February 5, 2015


The Bill Evans Legacy : 35 years after his death, the pianist remains a huge influence on jazz. (DOUG RAMSEY, Feb. 3, 2015, WSJ)

Evans shaped the most significant music in trumpeter Miles Davis's 1959 sextet album "Kind Of Blue," the best-selling jazz recording in history. His interest in improvisation rooted in scales and modes, rather than in traditional sequences of chord progressions, was the basis of "Flamenco Sketches" and "Blue in Green." Those pieces in "Kind Of Blue" had an effect on Davis's tenor saxophonist, John Coltrane, as he lessened his reliance on standard harmonic structures and became an influence on generations of jazz artists. As for Evans's playing, Davis described it in a widely quoted phrase as "like crystal notes or sparkling water cascading down from some clear waterfall."

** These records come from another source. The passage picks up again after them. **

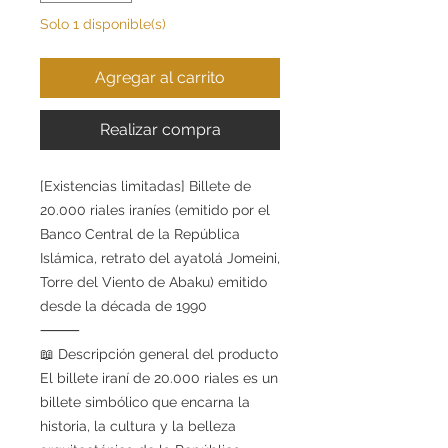
Solo 1 disponible(s)
Agregar al carrito
Realizar compra
[Existencias limitadas] Billete de
20.000 riales iraníes (emitido por el
Banco Central de la República
Islámica, retrato del ayatolá Jomeini,
Torre del Viento de Abaku) emitido
desde la década de 1990
⸻
📖 Descripción general del producto
El billete iraní de 20.000 riales es un
billete simbólico que encarna la
historia, la cultura y la belleza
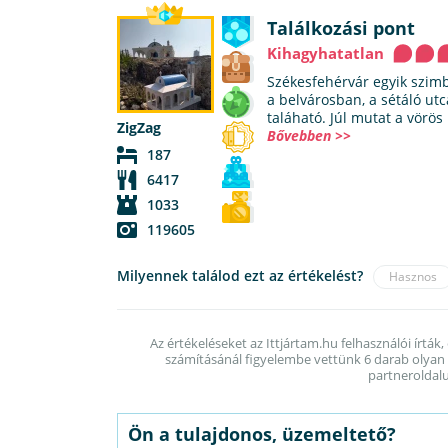
Találkozási pont
Kihagyhatatlan
Székesfehérvár egyik szimb
a belvárosban, a sétáló utc
taláható. Júl mutat a vörös
ZigZag
Bővebben >>
187
6417
1033
119605
Milyennek találod ezt az értékelést?
Hasznos
Az értékeléseket az Ittjártam.hu felhasználói írták,
számításánál figyelembe vettünk 6 darab olyan é
partneroldalu
Ön a tulajdonos, üzemeltető?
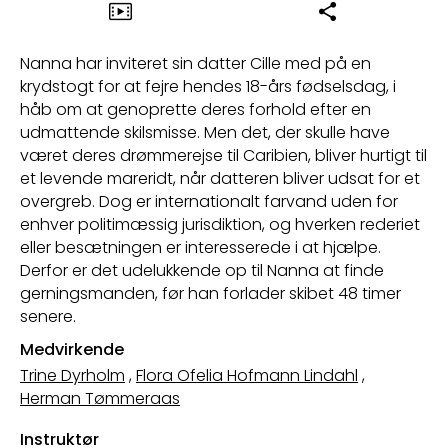
Nanna har inviteret sin datter Cille med på en
krydstogt for at fejre hendes 18-års fødselsdag, i
håb om at genoprette deres forhold efter en
udmattende skilsmisse. Men det, der skulle have
været deres drømmerejse til Caribien, bliver hurtigt til
et levende mareridt, når datteren bliver udsat for et
overgreb. Dog er internationalt farvand uden for
enhver politimæssig jurisdiktion, og hverken rederiet
eller besætningen er interesserede i at hjælpe.
Derfor er det udelukkende op til Nanna at finde
gerningsmanden, før han forlader skibet 48 timer
senere.
Medvirkende
Trine Dyrholm
,
Flora Ofelia Hofmann Lindahl
,
Herman Tømmeraas
Instruktør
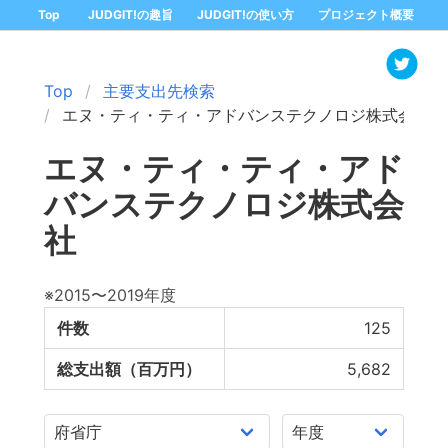
Top
JUDGIT!の趣旨
JUDGIT!の使い方
プロジェクト概要
Top
主要支出先検索
エヌ・ティ・ティ・アドバンステクノロジ株式会社
エヌ・ティ・ティ・アド
バンステクノロジ株式会
社
※2015〜2019年度
件数
125
総支出額（百万円）
5,682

In a recent conversation, pianist Bill Mays called my attention to another Evans attribute. "People don't seem to talk about his ability with rhythmic displacement of lines--that is, to play an improvised line that was not hemmed in by two-bar or four-bar phrasing. It might surprise you by starting later and ending later than you would expect."

In his study "The Harmony of Bill Evans," composer and pianist Jack Reilly says: "He changed the approach to the sound of jazz piano by his touch and his attention to pedaling, phrasing and dynamics." Mr. Reilly emphasizes Evans's "remarkable way of handling the possibilities of interplay within the piano-bass-drums trio."

Evans had a vision of that interplay well before he found musicians who could help him achieve it. The work with Davis behind him, in December 1959 he finally formed the trio he had been hearing in his mind for three years. The young New York veteran Paul Motian was the drummer. The bassist was 23-year-old Scott LaFaro. Evans had heard him three years earlier in a Los Angeles audition. He recognized LaFaro in 1956 as talented, but according to Evans biographer Peter Pettinger, likened his playing to "a bucking horse." Now, however, he had fluidity of thought and execution that was ideal for Evans's concept of a trio that would "grow in the direction of simultaneous improvisation rather than just one guy blowing followed by another guy blowing. If the bass player, for example, hears an idea that he wants to answer, why should he just keep playing a steady background?" LaFaro made possible an even more fundamental element of Evans's specifications for his trio: "Especially, I want my work--and the trio's if possible--to sing. It must have that wonderful feeling of singing."